TASK ITEM:
How many lines in the records below hold the word "metric"? Answer with the number alone.

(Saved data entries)
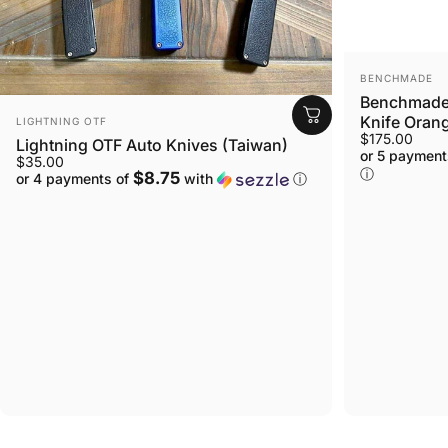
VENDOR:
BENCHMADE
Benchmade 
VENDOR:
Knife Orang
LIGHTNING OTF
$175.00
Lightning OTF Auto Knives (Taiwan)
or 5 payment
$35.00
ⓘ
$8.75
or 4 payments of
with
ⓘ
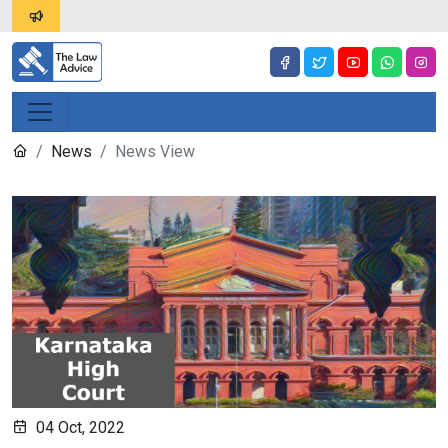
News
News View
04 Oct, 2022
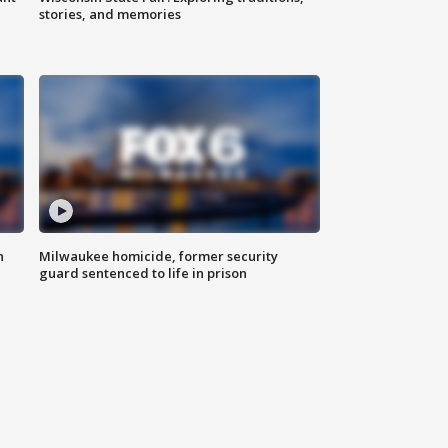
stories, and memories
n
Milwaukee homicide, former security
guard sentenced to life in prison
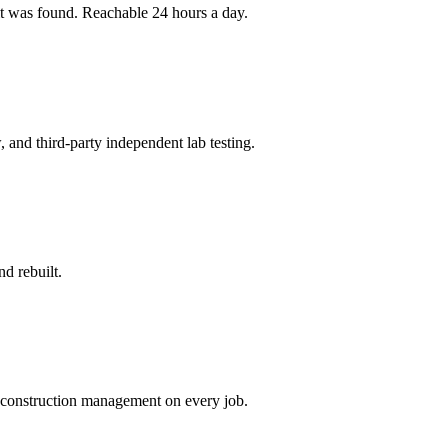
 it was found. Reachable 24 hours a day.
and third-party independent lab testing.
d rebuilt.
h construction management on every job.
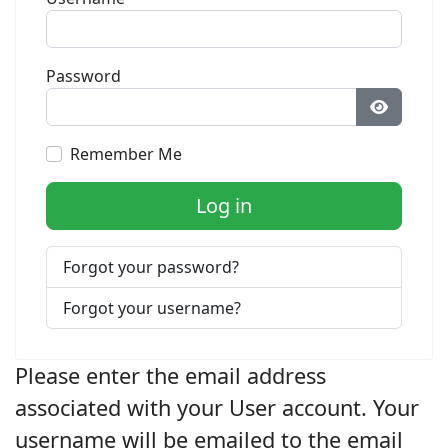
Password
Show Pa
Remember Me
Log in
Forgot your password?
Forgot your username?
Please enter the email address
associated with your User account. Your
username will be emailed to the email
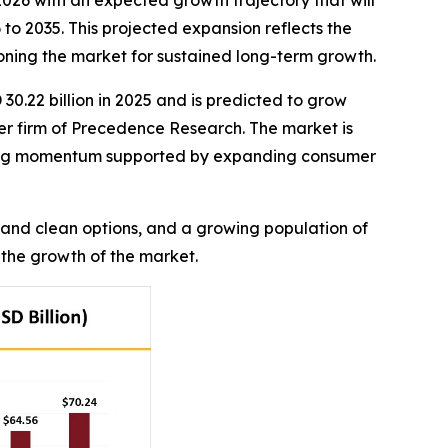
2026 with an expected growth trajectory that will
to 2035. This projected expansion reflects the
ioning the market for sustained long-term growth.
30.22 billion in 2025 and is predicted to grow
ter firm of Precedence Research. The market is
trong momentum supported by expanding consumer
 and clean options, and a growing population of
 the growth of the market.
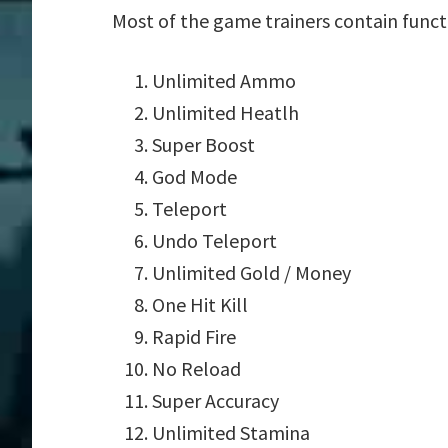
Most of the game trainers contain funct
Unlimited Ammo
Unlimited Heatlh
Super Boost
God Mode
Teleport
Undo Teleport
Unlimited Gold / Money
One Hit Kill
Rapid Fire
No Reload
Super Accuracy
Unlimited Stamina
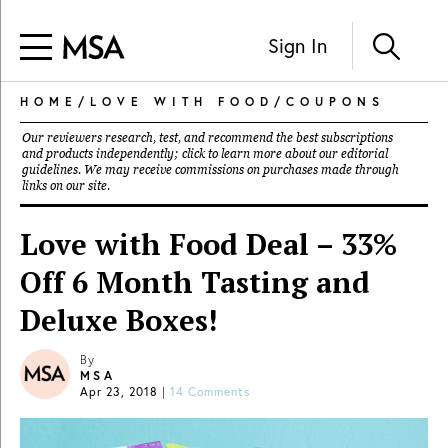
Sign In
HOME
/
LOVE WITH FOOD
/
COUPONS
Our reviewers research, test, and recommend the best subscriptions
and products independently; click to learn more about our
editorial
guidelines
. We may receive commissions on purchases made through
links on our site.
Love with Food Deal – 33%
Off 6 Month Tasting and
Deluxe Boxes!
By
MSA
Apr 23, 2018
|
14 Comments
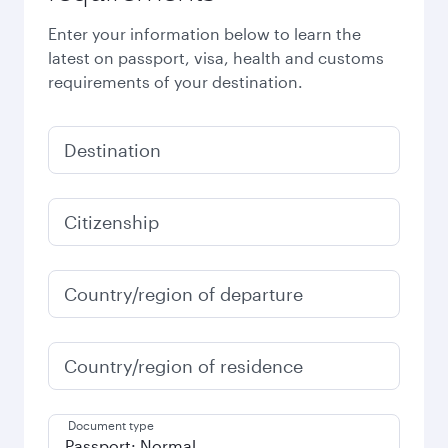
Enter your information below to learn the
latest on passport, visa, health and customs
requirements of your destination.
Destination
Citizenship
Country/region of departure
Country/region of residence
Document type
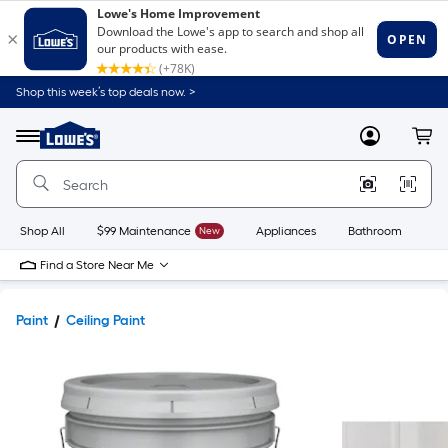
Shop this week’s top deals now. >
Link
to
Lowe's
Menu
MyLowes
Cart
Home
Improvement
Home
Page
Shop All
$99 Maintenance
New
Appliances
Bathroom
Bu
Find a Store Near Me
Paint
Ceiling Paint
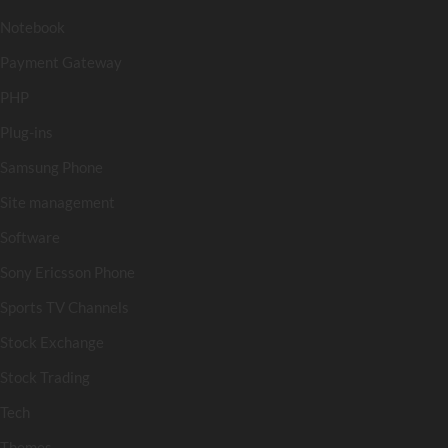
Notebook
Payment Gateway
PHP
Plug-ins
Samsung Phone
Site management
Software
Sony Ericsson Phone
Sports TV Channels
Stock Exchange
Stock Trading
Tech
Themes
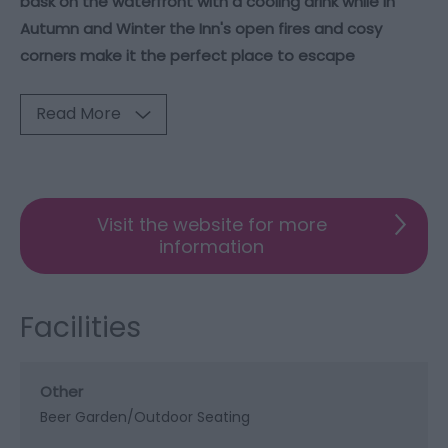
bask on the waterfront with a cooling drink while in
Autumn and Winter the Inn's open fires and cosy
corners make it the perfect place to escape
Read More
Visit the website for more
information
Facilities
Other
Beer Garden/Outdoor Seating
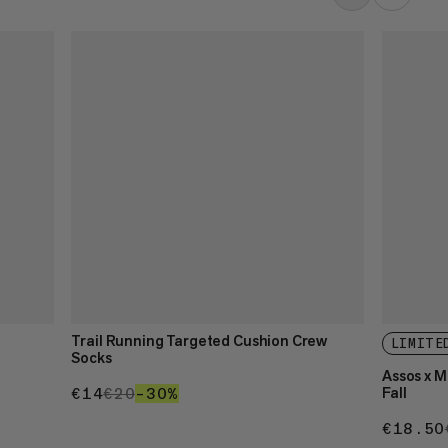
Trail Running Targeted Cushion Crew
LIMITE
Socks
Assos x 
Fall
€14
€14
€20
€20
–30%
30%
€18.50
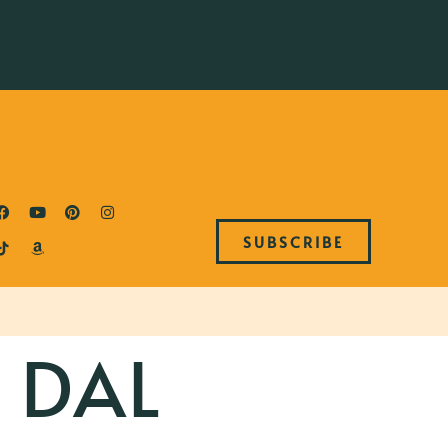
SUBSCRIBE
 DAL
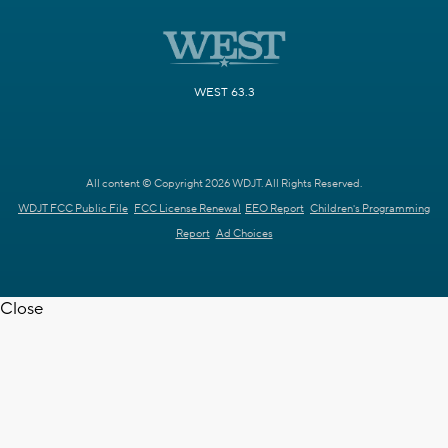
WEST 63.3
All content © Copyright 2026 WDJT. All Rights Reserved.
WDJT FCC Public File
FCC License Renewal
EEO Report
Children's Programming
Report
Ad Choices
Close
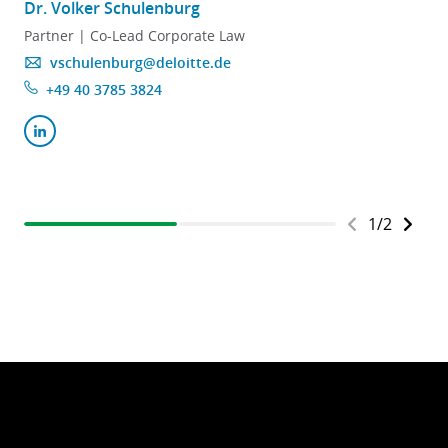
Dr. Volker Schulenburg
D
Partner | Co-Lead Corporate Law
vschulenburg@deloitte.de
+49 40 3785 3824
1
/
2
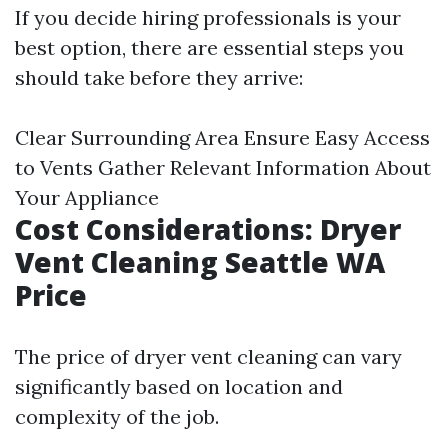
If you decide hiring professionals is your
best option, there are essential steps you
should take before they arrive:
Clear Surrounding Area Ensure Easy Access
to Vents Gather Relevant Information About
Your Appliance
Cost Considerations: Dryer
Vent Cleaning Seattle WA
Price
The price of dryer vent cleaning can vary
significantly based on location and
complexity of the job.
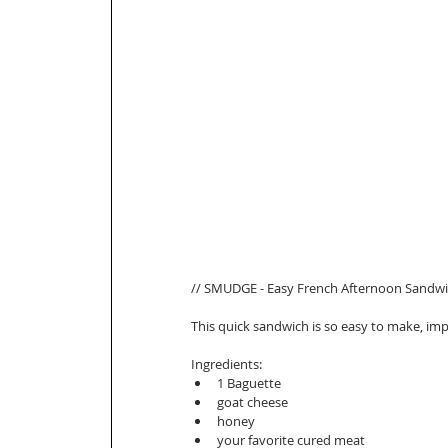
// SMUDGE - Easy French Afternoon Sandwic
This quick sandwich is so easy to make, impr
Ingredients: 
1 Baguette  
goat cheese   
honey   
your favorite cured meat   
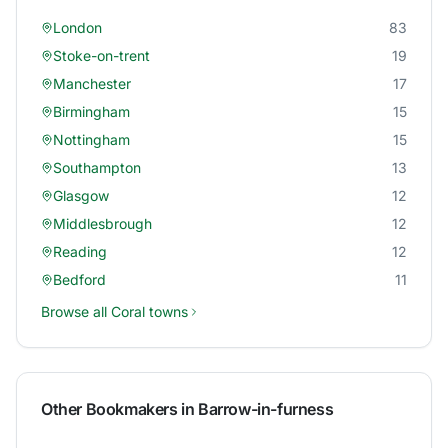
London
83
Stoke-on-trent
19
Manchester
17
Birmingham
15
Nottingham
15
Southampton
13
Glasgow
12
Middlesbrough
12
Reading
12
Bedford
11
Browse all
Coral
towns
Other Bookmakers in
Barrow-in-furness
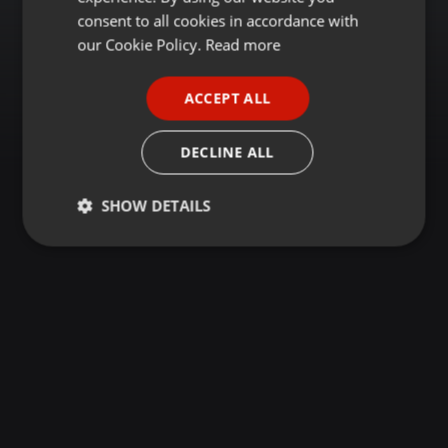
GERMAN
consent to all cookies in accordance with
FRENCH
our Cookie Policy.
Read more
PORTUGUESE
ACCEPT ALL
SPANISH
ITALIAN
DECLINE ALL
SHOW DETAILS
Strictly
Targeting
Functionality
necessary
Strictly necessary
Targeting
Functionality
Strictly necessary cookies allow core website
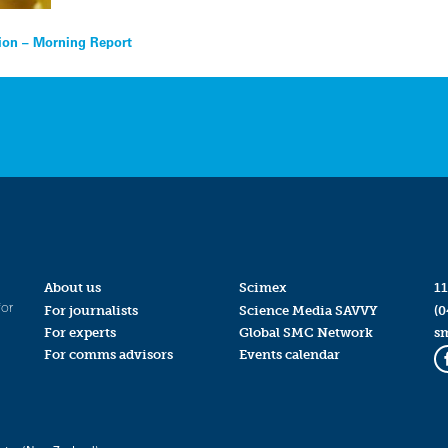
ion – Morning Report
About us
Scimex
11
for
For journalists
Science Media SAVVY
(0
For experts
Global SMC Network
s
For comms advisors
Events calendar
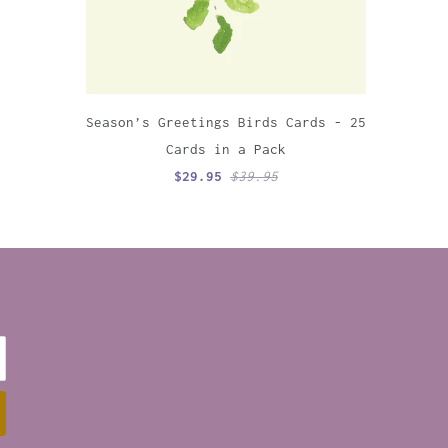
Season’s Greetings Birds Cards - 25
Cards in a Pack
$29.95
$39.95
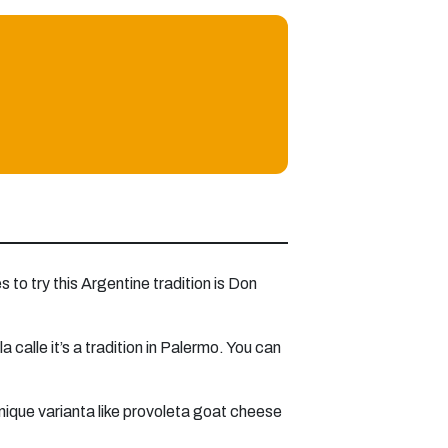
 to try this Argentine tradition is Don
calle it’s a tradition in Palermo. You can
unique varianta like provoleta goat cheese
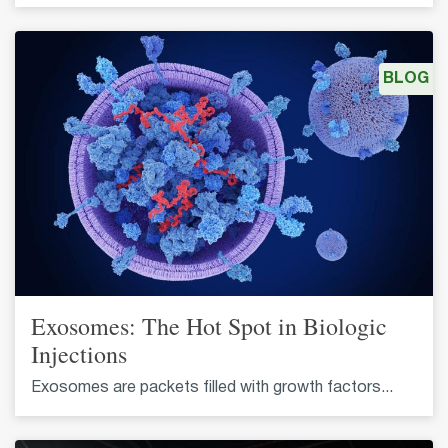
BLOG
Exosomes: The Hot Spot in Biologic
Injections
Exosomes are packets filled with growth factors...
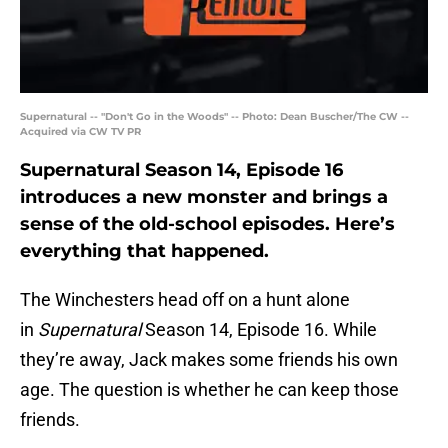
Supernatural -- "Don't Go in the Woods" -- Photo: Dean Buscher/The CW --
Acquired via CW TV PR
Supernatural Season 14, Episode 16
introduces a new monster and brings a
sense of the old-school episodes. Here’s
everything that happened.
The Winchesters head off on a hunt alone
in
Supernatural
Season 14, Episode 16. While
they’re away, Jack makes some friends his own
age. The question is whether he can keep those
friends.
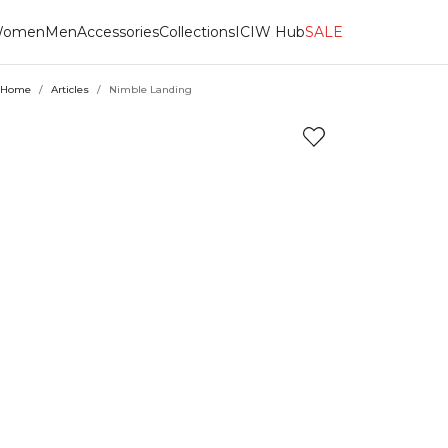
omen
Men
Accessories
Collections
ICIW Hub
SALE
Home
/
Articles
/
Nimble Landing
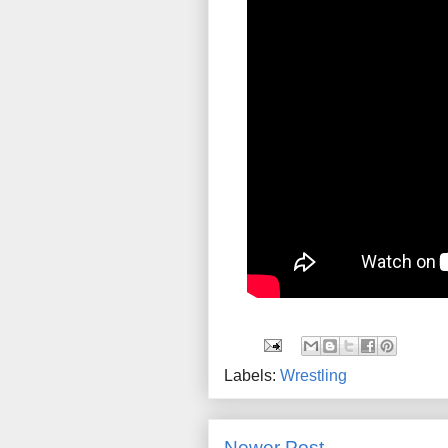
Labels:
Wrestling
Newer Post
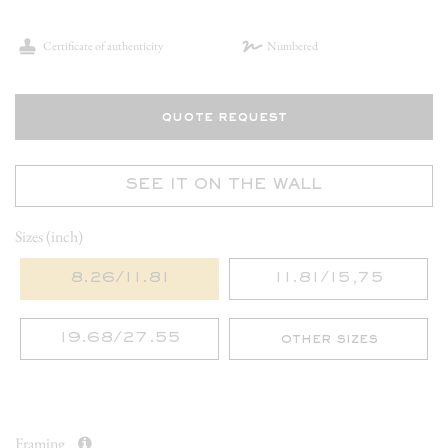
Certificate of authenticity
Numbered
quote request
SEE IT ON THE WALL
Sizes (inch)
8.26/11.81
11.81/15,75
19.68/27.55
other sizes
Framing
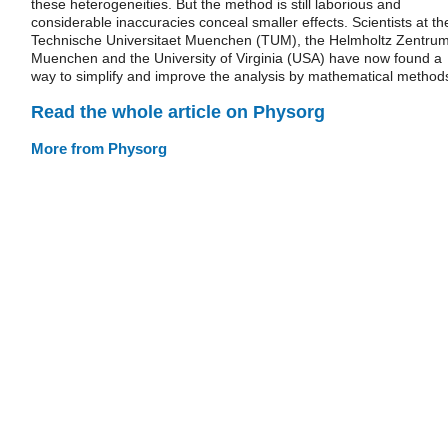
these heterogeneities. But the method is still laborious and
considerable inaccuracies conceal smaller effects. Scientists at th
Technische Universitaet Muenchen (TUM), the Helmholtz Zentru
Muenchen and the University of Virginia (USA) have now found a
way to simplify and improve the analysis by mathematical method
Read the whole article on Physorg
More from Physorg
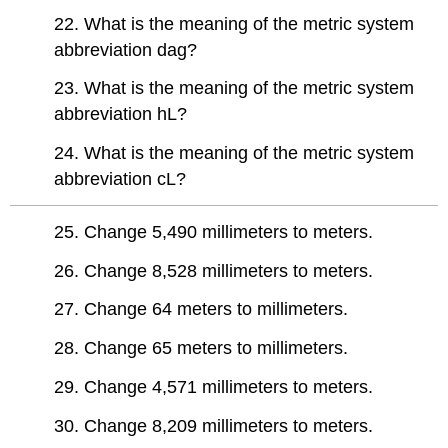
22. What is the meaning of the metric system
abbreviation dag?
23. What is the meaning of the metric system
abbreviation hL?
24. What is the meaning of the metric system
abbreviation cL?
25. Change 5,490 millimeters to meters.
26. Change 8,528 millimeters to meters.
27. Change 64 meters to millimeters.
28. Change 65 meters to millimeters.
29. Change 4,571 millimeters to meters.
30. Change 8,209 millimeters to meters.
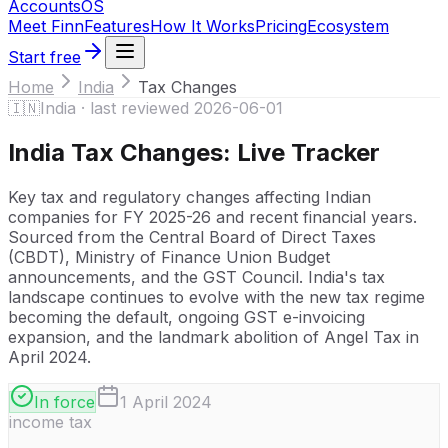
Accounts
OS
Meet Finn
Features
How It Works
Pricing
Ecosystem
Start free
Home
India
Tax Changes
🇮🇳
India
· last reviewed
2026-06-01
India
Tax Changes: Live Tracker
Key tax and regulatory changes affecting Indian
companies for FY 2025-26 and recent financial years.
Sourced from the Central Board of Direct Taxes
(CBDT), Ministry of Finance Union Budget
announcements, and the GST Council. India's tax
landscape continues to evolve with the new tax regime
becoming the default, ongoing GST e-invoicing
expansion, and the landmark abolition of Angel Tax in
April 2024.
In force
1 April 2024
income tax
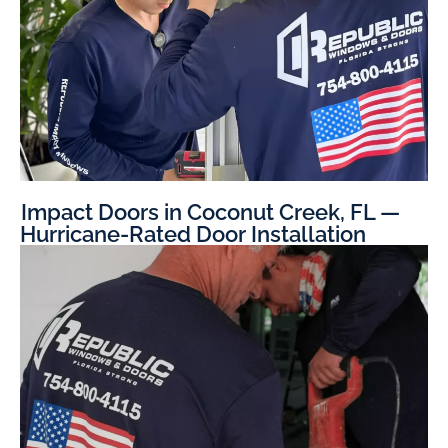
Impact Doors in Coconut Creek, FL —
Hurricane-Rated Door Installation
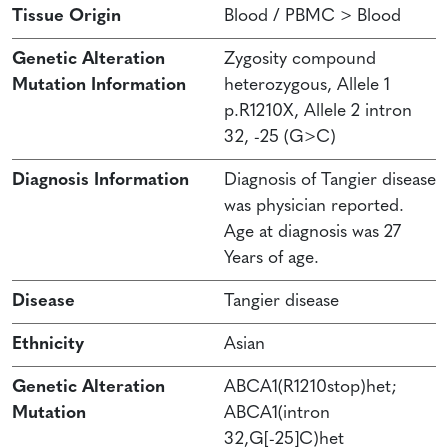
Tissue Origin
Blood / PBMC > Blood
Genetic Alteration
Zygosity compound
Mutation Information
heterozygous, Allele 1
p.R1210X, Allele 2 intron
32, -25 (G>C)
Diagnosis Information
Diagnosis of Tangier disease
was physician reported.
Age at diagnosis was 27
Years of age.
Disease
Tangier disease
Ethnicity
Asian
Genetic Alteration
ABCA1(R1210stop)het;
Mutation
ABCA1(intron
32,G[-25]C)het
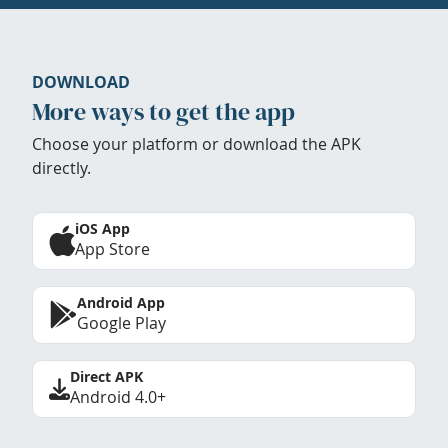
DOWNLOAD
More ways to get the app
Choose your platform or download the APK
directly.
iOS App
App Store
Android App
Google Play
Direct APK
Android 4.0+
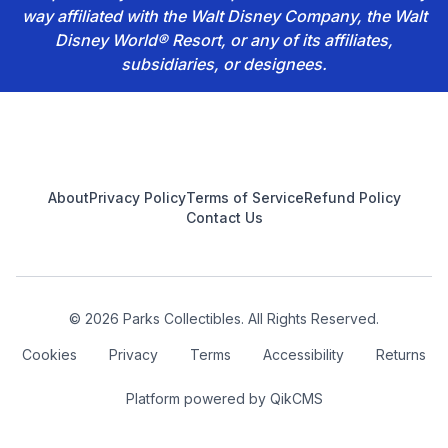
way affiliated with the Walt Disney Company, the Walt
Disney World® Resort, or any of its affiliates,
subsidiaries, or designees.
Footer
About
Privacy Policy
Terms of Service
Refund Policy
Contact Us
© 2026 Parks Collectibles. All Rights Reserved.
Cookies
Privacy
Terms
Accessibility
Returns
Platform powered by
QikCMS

SOLUTION FOR THIS PROBLEM:
3